Could you set down exactly the lines in the records below between the line holding "personal, non-commercial use" and the line holding "2025 Sandicor®, Inc.", inclusive?

━━━━━━━━━━

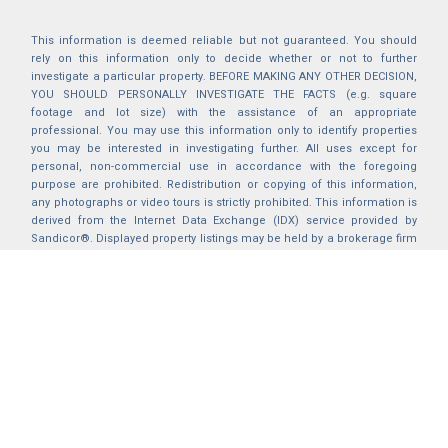
This information is deemed reliable but not guaranteed. You should
rely on this information only to decide whether or not to further
investigate a particular property. BEFORE MAKING ANY OTHER DECISION,
YOU SHOULD PERSONALLY INVESTIGATE THE FACTS (e.g. square
footage and lot size) with the assistance of an appropriate
professional. You may use this information only to identify properties
you may be interested in investigating further. All uses except for
personal, non-commercial use in accordance with the foregoing
purpose are prohibited. Redistribution or copying of this information,
any photographs or video tours is strictly prohibited. This information is
derived from the Internet Data Exchange (IDX) service provided by
Sandicor®. Displayed property listings may be held by a brokerage firm
other than the broker and/or agent responsible for this display. The
information and any photographs and video tours and the compilation
from which they are derived is protected by copyright. Compilation ©
2025 Sandicor®, Inc.
2026 © katryanhomes.com.
All rights Reserved.
Powered by
BACK TO TOP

━━━━━━━━━━

• Solution for this task
personal, non-commercial use in accordance with the foregoing
purpose are prohibited. Redistribution or copying of this information,
any photographs or video tours is strictly prohibited. This information is
derived from the Internet Data Exchange (IDX) service provided by
Sandicor®. Displayed property listings may be held by a brokerage firm
other than the broker and/or agent responsible for this display. The
information and any photographs and video tours and the compilation
from which they are derived is protected by copyright. Compilation ©
2025 Sandicor®, Inc.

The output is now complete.